# Directions for this task:
Return the data below unchanged. Drop any pictures.

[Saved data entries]

● ● ● ● ●

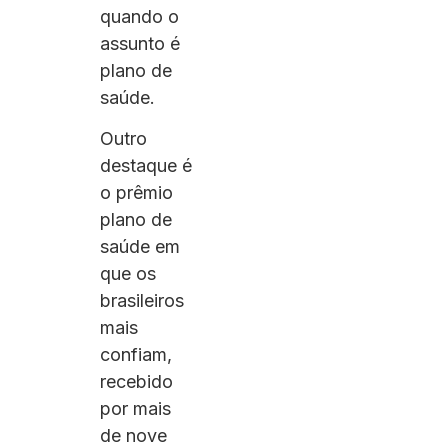
quando o
assunto é
plano de
saúde.
Outro
destaque é
o prêmio
plano de
saúde em
que os
brasileiros
mais
confiam,
recebido
por mais
de nove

● ● ● ● ●

# Response:
quando o
assunto é
plano de
saúde.
Outro
destaque é
o prêmio
plano de
saúde em
que os
brasileiros
mais
confiam,
recebido
por mais
de nove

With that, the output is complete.